#### [Exercise brief]
Transcribe every record verbatim; no pictures.

#### [Provided data]
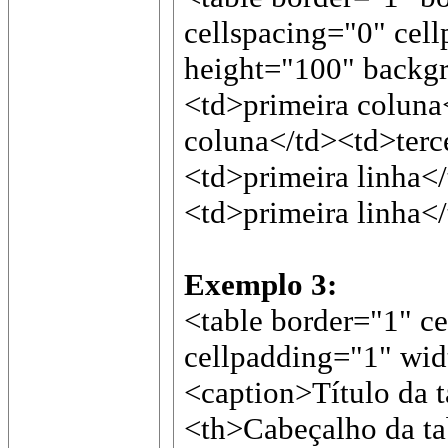
cellspacing="0" cel
height="100" backg
<td>primeira colun
coluna</td><td>terc
<td>primeira linha<
<td>primeira linha<
Exemplo 3:
<table border="1" c
cellpadding="1" wi
<caption>Título da t
<th>Cabeçalho da t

#### [Task answer]
cellspacing="0" cel
height="100" backg
<td>primeira colun
coluna</td><td>terc
<td>primeira linha<
<td>primeira linha<
Exemplo 3:
<table border="1" c
cellpadding="1" wi
<caption>Título da t
<th>Cabeçalho da t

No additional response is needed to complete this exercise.